6. The intelligent hardware automatic programming and testing cycle device according to claim 5, characterized in that, The WiFi testing mechanism (3) includes a vertical support (31) and WiFi testing terminals (32). The vertical support (31) is fixedly installed on the left rear side of the frame (1), and multiple WiFi testing terminals (32) are fixedly installed on the vertical support (31).
7. The intelligent hardware automatic programming and testing cycle device according to claim 6, characterized in that, The automatic burning mechanism (2) includes: a second belt conveyor (21) and an automatic burning terminal (22). The second belt conveyor (21) is fixedly installed on the left front side of the frame (1). The output end of the second belt conveyor (21) is close to the input end of the first belt conveyor (6). The two automatic burning terminals (22) are fixedly installed on the left front side of the frame (1) by brackets.

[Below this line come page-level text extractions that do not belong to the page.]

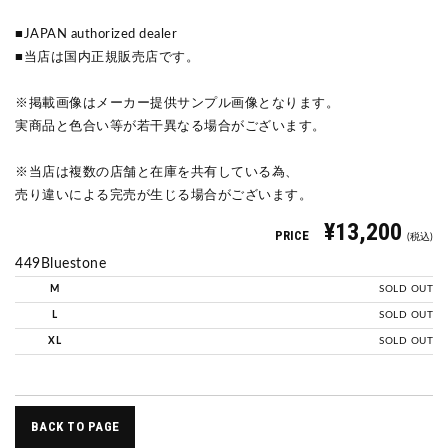
■JAPAN authorized dealer
■当店は国内正規販売店です。
※掲載画像はメーカー提供サンプル画像となります。
実商品と色合い等が若干異なる場合がございます。
※当店は複数の店舗と在庫を共有している為、
売り違いによる完売が生じる場合がございます。
¥13,200
PRICE
(税込)
449Bluestone
M
SOLD OUT
L
SOLD OUT
XL
SOLD OUT
BACK TO PAGE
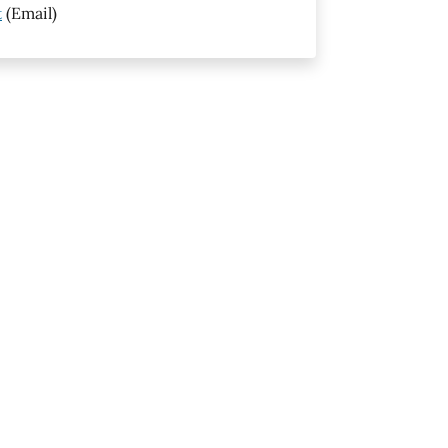
t
(Email)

8. The intelligent hardware automatic programming and testing cycle device according to claim 7, characterized in that, The re-inspection mechanism (5) includes: a third belt conveyor (51), a feeding cylinder (52) and a feeding plate (53). The third belt conveyor (51) is fixedly installed on the right front side of the frame (1). The feeding cylinder (52) is fixedly installed on the middle side of the outer shell of the third belt conveyor (51) by a bracket. The feeding plate (53) is fixedly installed on the output shaft of the feeding cylinder (52). Multiple automatic burning terminals (22) are fixedly installed on the outer shell of the third belt conveyor (51) by a bracket.
9. The intelligent hardware automatic programming and testing cycle device according to claim 8, characterized in that, The re-inspection mechanism (5) further includes: a detection component, which is installed on the right side of the third belt conveyor (51). The detection component includes: a fourth belt conveyor (54) and a wireless communication test device (55). The fourth belt conveyor (54) is fixedly installed on the right side of the third belt conveyor (51). Multiple wireless communication test devices (55) are fixedly installed on the upper side of the outer shell of the fourth belt conveyor (54) by brackets.
10. The intelligent hardware automatic programming and testing cycle device according to claim 9, characterized in that, The detection component further includes a material distribution component, which is installed on the left side of the fourth belt conveyor (54). The material distribution component includes a second slide cylinder (56), an inclined plate (57), and a fifth belt conveyor (58). The second slide cylinder (56) is fixedly installed on the outer shell of the fourth belt conveyor (54) by a bracket. The inclined plate (57) is fixedly installed at the output end of the second slide cylinder (56). The fifth belt conveyor (58) is fixedly installed on the right side of the fourth belt conveyor (54).